On being made of Clay

This is the first, I hope, of many reflections made during this beautiful month of Ramadan. May it go slowly, and may its effects last throughout the year.

In Surat al Baqarah, page 6 of the Quran, God introduces the story of Adam (AS), the first man.
God says: Indeed, I will make upon the earth a successive authority (khaleefah).” The angels were surprised, and questioned God,

 “Will You place upon it one who causes corruption therein and sheds blood, while we declare Your praise and sanctify You?”

I ask myself this same question all of the time, how can there be so much destruction? We weren’t created for this.

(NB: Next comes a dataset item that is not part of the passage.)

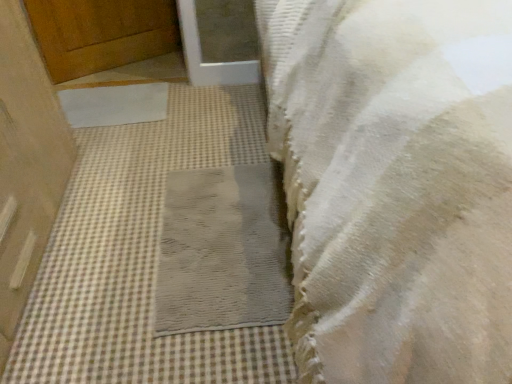 At what (x,y) coordinates should I click in order to perform the action: click on free area below gray textured mat at center, the first mat from the bottom (from a real-world perspective). Please return your answer as a coordinate pair (x, y). This screenshot has width=512, height=384. Looking at the image, I should click on (218, 244). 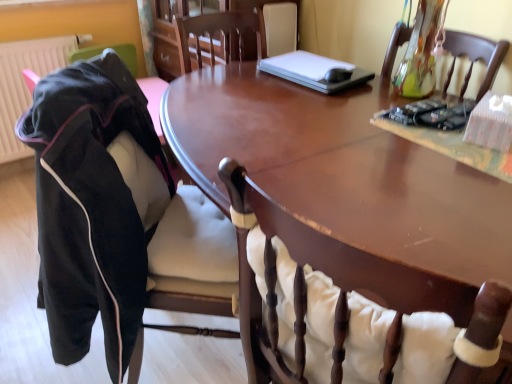 At what (x,y) coordinates should I click in order to perform the action: click on vacant region to the left of white plastic laptop at upper center. Please return your answer as a coordinate pair (x, y). The height and width of the screenshot is (384, 512). Looking at the image, I should click on (237, 79).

What did God ignite in us that we haven’t allowed to burn yet?

What secrets of our capabilities are still hidden from our eyes?
How do we take those barriers down to be what we’re truly capable of?

How do we become the person that God alluded to when He responded to the angels and reminded them that “Indeed, I know that which you do not.”

 

There is knowledge of us (humans) of course that only He knows, and yet there is knowledge that He has taught us and that is available to those who He allows to know. When we seek this knowledge, and act upon it, we can rise above the lower version versions of ourselves. The version the angels worried about, and that unfortunately we see so often.

In this story, we learn that there is a huge trust that God has endowed upon us. God trusts us to be better than the terror, and damage and destruction that the angels predicted. He trusts that like the angels, we will engage in beautiful worship, but that we will also give in charity, build communities, and that we will love wholly and fully, and yes, even when the darkest of days are in front of us, we will still plant seeds to beautify this place. While God knew that we were capable of erring, he created us to excel.

So here we are, taking our first steps into Ramadan filled with hope and good intentions. I can’t help but imagine that this might be closest we will get to achieving our fullest potential. Let’s not take the responsibility before us lightly.

Today’s reflection was inspired by my Quran teacher Elham Hindy, Tariq Ramadan’s “Chronicles of Ramadan” and a conversation with my dad while cutting the salad.